Çölleşme ve elbetteki iklim değişikliği ile de mücadelede çok önemli yeri olan ve birçok sektörü ilgilendiren “su”, BM 2030 Sürdürülebilir Kalkınma Gündemi’nin “yatay” unsurları arasında yer almaktadır. 6 nolu Sürdürülebilir Kalkınma Hedefi, herkesin temiz ve güvenli içme suyuna ve sanitasyona erişim sağlamasıyla ilgidir.
Türkiye’nin yarı kurak iklim kuşağında bulunduğu göz önüne alındığında sanılanın aksine su zengini olmayıp, su stresi yaşayan ülkeler arasındadır. Bu durum, kısıtlı su kaynaklarımızın verimli kullanımını ve entegre yönetimini gerekli kılmaktadır.

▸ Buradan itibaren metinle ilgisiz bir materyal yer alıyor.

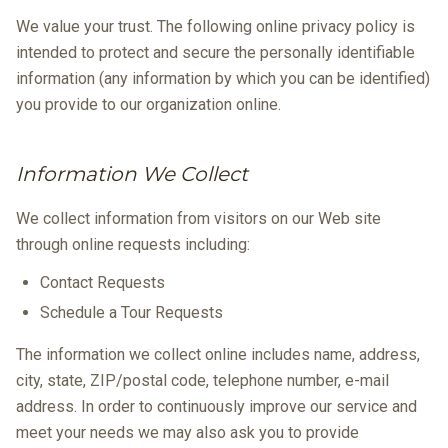
We value your trust. The following online privacy policy is
intended to protect and secure the personally identifiable
information (any information by which you can be identified)
you provide to our organization online.
Information We Collect
We collect information from visitors on our Web site
through online requests including:
Contact Requests
Schedule a Tour Requests
The information we collect online includes name, address,
city, state, ZIP/postal code, telephone number, e-mail
address. In order to continuously improve our service and
meet your needs we may also ask you to provide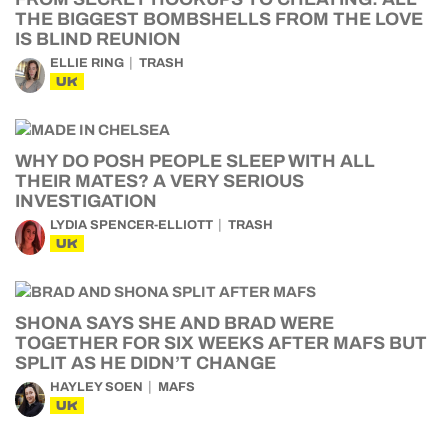
THE BIGGEST BOMBSHELLS FROM THE LOVE
IS BLIND REUNION
ELLIE RING
TRASH
UK
WHY DO POSH PEOPLE SLEEP WITH ALL
THEIR MATES? A VERY SERIOUS
INVESTIGATION
LYDIA SPENCER-ELLIOTT
TRASH
UK
SHONA SAYS SHE AND BRAD WERE
TOGETHER FOR SIX WEEKS AFTER MAFS BUT
SPLIT AS HE DIDN’T CHANGE
HAYLEY SOEN
MAFS
UK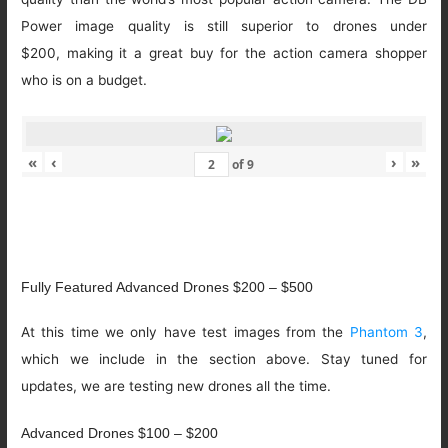
Power image quality is still superior to drones under
$200, making it a great buy for the action camera shopper
who is on a budget.
«
‹
›
»
of
9
Fully Featured Advanced Drones $200 – $500
At this time we only have test images from the
Phantom 3
,
which we include in the section above. Stay tuned for
updates, we are testing new drones all the time.
Advanced Drones $100 – $200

Aynı zamanda hızlı şehirleşme ve sanayileşme nedeniyle ülkemizin enerji tüketimi giderek artmaktadır. Ülkemizde petrol ve doğalgaz kaynakları bulunmaması nedeni ile enerji ihtiyacının karşılanmasında yerel kaynakların kullanımına öncelik vermekte, bu bağlamda yenilenebilir hidro-enerji potansiyelinden istifade edilmesine yönelik projeler hayata geçirilmektedir. Ancak ülkemizde kalkınmaya, teknolojik gelişmelere hızla ulaşmak için ilerlemesi gerekmektedir. Bu kapsamda bu gelişmeler için çevre ile kalkınmayı bir arada yürütmek gerekmektedir. Bu durumu sürdürülebilir çevre, sürdürülebilir kalkınma çerçevesinde yürütülmelidir. Çevre ve kalkınma birlikte yol alabilir.

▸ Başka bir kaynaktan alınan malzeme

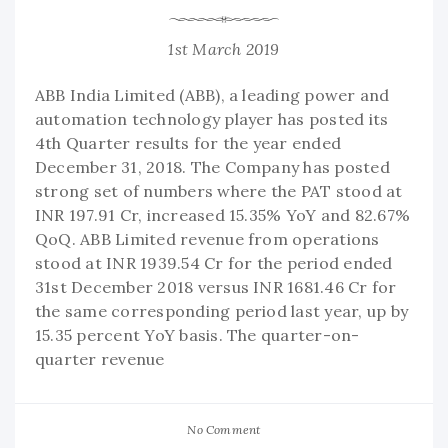
1st March 2019
ABB India Limited (ABB), a leading power and
automation technology player has posted its
4th Quarter results for the year ended
December 31, 2018. The Company has posted
strong set of numbers where the PAT stood at
INR 197.91 Cr, increased 15.35% YoY and 82.67%
QoQ. ABB Limited revenue from operations
stood at INR 1939.54 Cr for the period ended
31st December 2018 versus INR 1681.46 Cr for
the same corresponding period last year, up by
15.35 percent YoY basis. The quarter-on-
quarter revenue
No Comment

Ülkemizin çok özel ve güzel köşelerinden biri olan ve yoğun sanayileşmenin bulunduğu ilimizde de çevrenin iyileştirilmesine yönelik çalışmalara öncelik verilmesi Valiliğimizin hassas davrandığı çalışma alanlarından birisidir. Bu kapsamda ilimizde bulunana 13 adet hava kalitesi istasyonu ve 36 tesisin kirletici vasfı yüksek 103 bacasında yapılan ölçümler hassasiyetimizin en temel göstergelerindendir. Atıksular ile ilgili olarak ise ilimizdeki 521.584 m3/gün toplam debili atıksuların tamamı arıtılarak deşarj edilmektedir. İlimizde alıcı ortama arıtılmadan hiçbir atıksu deşarj edilmemektedir.

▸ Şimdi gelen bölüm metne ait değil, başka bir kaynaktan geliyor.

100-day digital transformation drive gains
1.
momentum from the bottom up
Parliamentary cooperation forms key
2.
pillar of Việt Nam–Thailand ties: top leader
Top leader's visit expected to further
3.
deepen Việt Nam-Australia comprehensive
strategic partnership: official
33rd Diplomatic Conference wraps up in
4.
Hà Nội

İklim değişikliği ile mücadele ve diğer çevre konularındaki çalışmalar; ilimizde Sayın Valimiz önderliğinde Çevre, Şehircilik ve İklim Değişikliği İl Müdürlüğü, Kocaeli Büyükşehir Belediyesi ve ilgili diğer kurumlar yanında eğitim kurumlarımız ve oldukça çok sayıda gönüllü sivil kuruluşlarımız tarafından yapılmaktadır. Çevre ile ilgili yapılan çalışmalarda çok sayıda insanın katkısı ve farkındalığı sorunların çözümünde hedefe kolay ulaşılmasını sağlamaktadır. Bu vesile ile bu ortak hedefi amaçlayarak İlimizde 7/24 esasına göre gece gündüz mesai mefhumu gözetmeksizin çalışan çalışma arkadaşlarıma ve başta çalışmalarımızda her daim çevre konusunda işbirliği ile çalıştığımız Kocaeli Büyükşehir Belediyesine, İlçe Belediyelerimize ve ilgili diğer kurumlara teşekkürlerimi sunuyorum.
Aynı zamanda Valiliğimizin (Çevre, Şehircilik ve İklim Değişikliği İl Müdürlüğü) Türkiye’ ye örnek olacak çalışmaları da bulunmaktadır. Atıksuların yönetimi ile ilgili atıksu taşıyan vidanjörlerin uzaktan takip sistemleri ile izlenmesi projesi bunlardan bir tanesidir. Hava kirliliğinin önlenmesine ilişkin olarak şikayete konu firmalara gece görüş kameralarının taktırılması, kimyasallar depolamalarda kapalı dolum sistemlerine geçiş, Sürekli Baca Gazı izleme sistemleri ve şikayete konu tesislerin TÜBİTAK-MAM tarafından ölçümlerinin yapılması Türkiye’de ilk defa ilimizde uygulanan çalışmalardır. Atıkların yönetimi ile ilgili geri kazanım tesislerine kamera sistemlerinin taktırılması ve tehlikeli atık taşıyan araçların uzaktan takip sistemleri ile izlenmesi ilimizde gerçekleşen ve sonrasına Türkiye geneline yaygınlaştırılmıştır.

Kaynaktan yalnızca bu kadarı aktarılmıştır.